MLB Commissioner Rob Manfred made a public appearance on Thursday, after the owners’ meetings.
While many believed he would announce that spring training would be delayed until further notice, he said that owners would make a new, improved offer to players on Saturday.
The union and the league have been discussing the details of a new collective bargaining agreement (CBA) for months, but they are far from getting things done.
Their stances on most topics are just too extreme.
In any case, he maintained that he had faith a deal would get wrapped up soon and that spring training, and the regular season, wouldn’t have to be delayed at all.
For the duration of the lockout (imposed by Manfred and the owners, by the way, in early December), MLB’s image in the eyes of fans and the baseball community as a whole has been severely damaged.
This position has become evident every time a reporter details the nature of their offers.
They are, in many cases, slaps in the players’ faces.
The League’s Latest Blunder
Their latest PR blunder came on Thursday.
Manfred, when asked why there was no advance in talks from December 2, when the lockout started, until the second week of January, gave an answer that raised much criticism.
“Phones work two ways,” he stated, transferring at least part of the blame to players.
Manfred on owners waiting 42 days to meet with players after imposing lockout: "Phones work two ways."
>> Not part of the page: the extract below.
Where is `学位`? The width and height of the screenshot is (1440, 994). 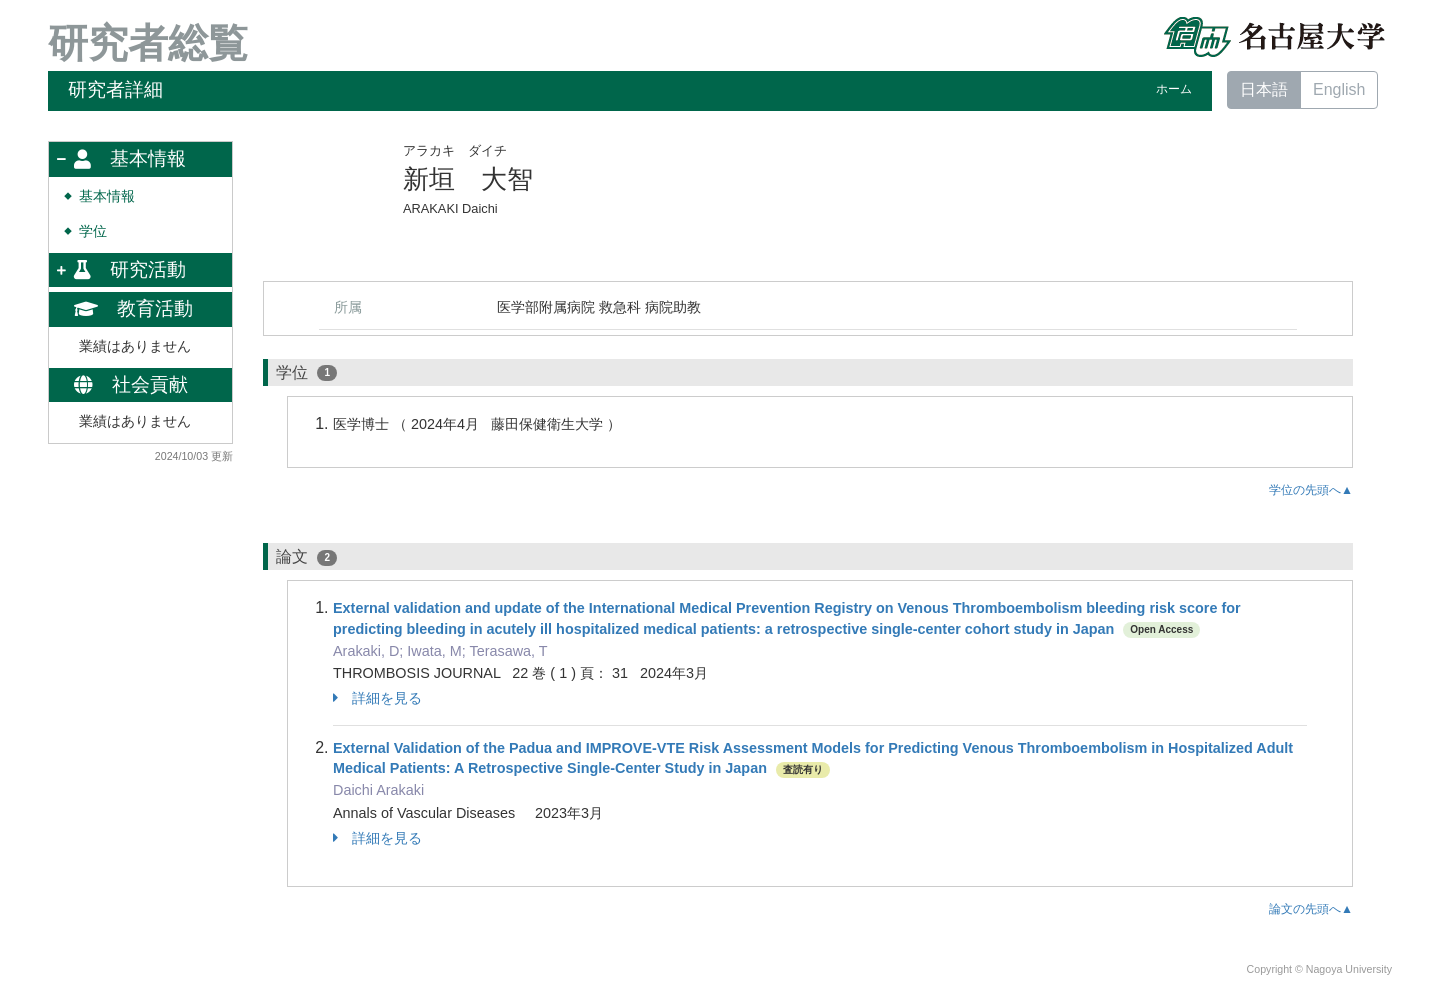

— Michael Silverman (@MikeSilvermanBB) February 10, 2022
Yes, phones do work both ways, but owners were the ones who locked out players and banned every transaction, and they are the ones reluctant to significantly increase the minimum salary and the bonus pool for young major leaguers.
They are the ones which, after locking things up, asked a federal mediator to “unlock” them.
The reception of those particular words by Manfred was clearly negative.
For now, things remain stalled at least until Saturday.
Manfred insisted that the offer to be put in the table over the weekend is competitive and he hopes it can get both sides significantly closer than where they currently are.
MLB Will Reportedly Make A “Good” Offer
The league has made allegedly “good” offers before, when they are, in reality, not competitive, so players remain in a wait-and-see mode.
Players such as Max Scherzer, Aaron Judge, and Gerrit Cole have attended meetings and say that the union, as a whole, is very involved in the whole process, and are “ready” to take the field once spring training is a go.
Francisco Lindor on the willingness of the MLBPA to miss any regular season games:
"We want a good deal. We want to play a full season, but if that's what it comes down to, we'll continue to come to the table and bring good things." pic.twitter.com/NMihnq3TaZ
— SNY (@SNYtv) February 10, 2022
Players won’t get robbed this time: they came ready to negotiate a fair deal that can guarantee them a bigger piece of the pie.
They are also winning the social media battle by a mile: fans have shown them love and support throughout the whole process, and continue to side with them and criticize owners for their lack of sympathy and transparency.
While players keep looking good on Twitter interactions, owners, and most specifically Manfred, have looked awful, and that will remain the case even after a deal.
Fans have lost so much in the last two or three years, and owners are, mostly, to blame.